Most recently, Trump shared an AI-generated image of himself with the caption “Chipocolypse Now,” threatening deportations in the city.
Most recently, Trump shared an AI-generated image of himself with the caption “Chipocolypse Now,” threatening deportations in the city.
President Donald Trump is no stranger to posting memes. Most recently, he seemed to be trolling Democrats with AI-generated images riffing on the 1979 film “Apocalypse Now” and the polarizing American Eagle ad campaign, inserting himself as the crazy Colonel Bill Kilgore and the provocatively posed Sydeny Sweeney, respectively.
Memes have been on his radar and a part of his broader strategy since 2015 — prior to his first presidency.
It wasn’t long after Trump announced his first presidential campaign when he started to associate himself with meme culture. As early as the summer 2015, the Trump campaign team was keeping a close eye on Trump pop culture buzz and sites like 4chan — an anonymous internet forum — trawling for content that could boost the clout of the campaign.
This would come to be known online as the “Great Meme War,” a battle for the young, white male voting block. Many who have analyzed this campaign claim the use of memes to win over this group was a decisive factor in Trump’s 2016 victory over then Secretary of State Hillary Clinton.

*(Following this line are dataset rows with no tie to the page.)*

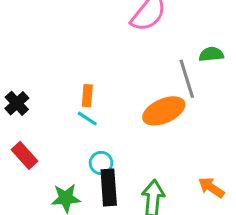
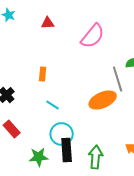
orange rectangle: (87, 96) -> (43, 74), moved
cyan circle: (101, 163) -> (62, 134), size x1.5

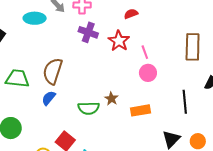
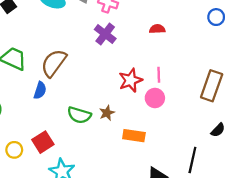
red star: (119, 41) -> (131, 80), moved
blue semicircle: (49, 98) -> (40, 90), turned 140
black line: (185, 102) -> (192, 160), moved

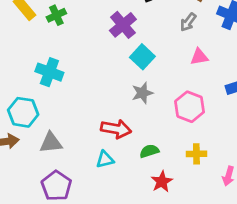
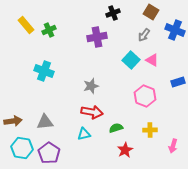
purple cross: (123, 25) -> (97, 37), turned 30
cyan square: (142, 57) -> (131, 60), moved
pink triangle: (199, 57) -> (152, 60), turned 40
gray star: (142, 93) -> (91, 86), moved
cyan hexagon: (23, 112) -> (22, 148), moved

The online “Meme War” was largely fought by individual accounts which would post pro-Trump content en masse on platforms like X, formerly known as Twitter, at pivotal moments in the campaigns.
These accounts would post about the “#trumptrain” and Pepe the Frog — a meme closely related to alt-right communities — to associate Trump with a younger, edgier audience.
But now, in 2025, things are different. While Trump used memes in his first term to capture and retain an untapped source of political support, his second term has leveraged memes as a powerful propaganda tool against the American public and in doing so shifted the American cultural sphere further right.
Since Trump’s return to the presidency, social media accounts associated with the Trump administration have been pumping out memes aimed at a broader audience than the professional political sphere.
These posts range between the Department of Homeland Security tweeting a soyjack’s vs a chad’s reaction to an ICE arrest — the former appearing horrified, the latter delighted — and the White House official instagram posting an AI-generated hispanic “deported edition” Labubu with the caption, “WTF. Maybe Labubus are demonic.”
These are shocking posts coming from government accounts, but the shock value is what makes them so powerful.
The posts are intentionally edgy, pushing the envelope on topics in ways many would deem distasteful. This tactic is straight from the alt-right playbook.
A 2024 publication by the Dutch government’s counterterrorism arm, NCCS, showed most memes which come out of the far-right are only considered “borderline content,” meaning it is hard for social media companies to regulate these types of posts.
Not only does hiding in the grey area allow these posts to remain online, but it also generates a veil of irony for Trump’s administration to hide behind when pushing a boundary too fast.
Take the “Chipocalypse Now” post from Trump’s TruthSocial account for example. Facing swift backlash from this post, border czar Mike Homan scurried to tell CBS they were taking Trump’s words “out of context,” insinuating Democrats were taking a joke too seriously.
Regardless of whether the post was meant in earnest or not, the effect was the same. As an ISD global report shows, such repeated exposure to “increasingly malign content concealed as ironic parody” will cement alt-right ideologies into America’s collective social consciousness.
In other words, what’s inflammatory today becomes normal tomorrow, and the cycle repeats.
Since 2020, America has shifted dramatically rightward, thanks in no small part to the contributions of Trump’s social media endeavors.
Billy McLaughlin, Trump’s director of digital content, stated this clearly in his guest essay for Fox News titled, “I Made Memes for the White House.” He writes the administration’s meme-focused content strategy “was a frontline tool for shaping narratives” and changing the way Americans see fundamental issues.
And so far, it’s worked. Since January, the Trump administration’s social media platforms have gained more than 16 million new followers — a majority of which are coming from younger Americans aged 18-34. These figures are a clear indication of how effective this strategy has been at radicalizing the American public, in particular the youth, toward alt-right ideologies.
These trends are alarming, and it would be foolish to suggest the American public is equipped to face this new socio-political threat. As the country grows more politically polarized by the day, pushing against this rightward thrust could prove just as explosive as ceding to it.
So, how do we untie this knot? Given the unprecedented nature of the dilemma, there is little consensus on what the path forward will look like. Now more than ever, Americans need to think critically about the content that they are consuming on social media — especially if the post seems inconspicuous at first.
In 2025, memes are no longer just jokes. They have become Trojan horses.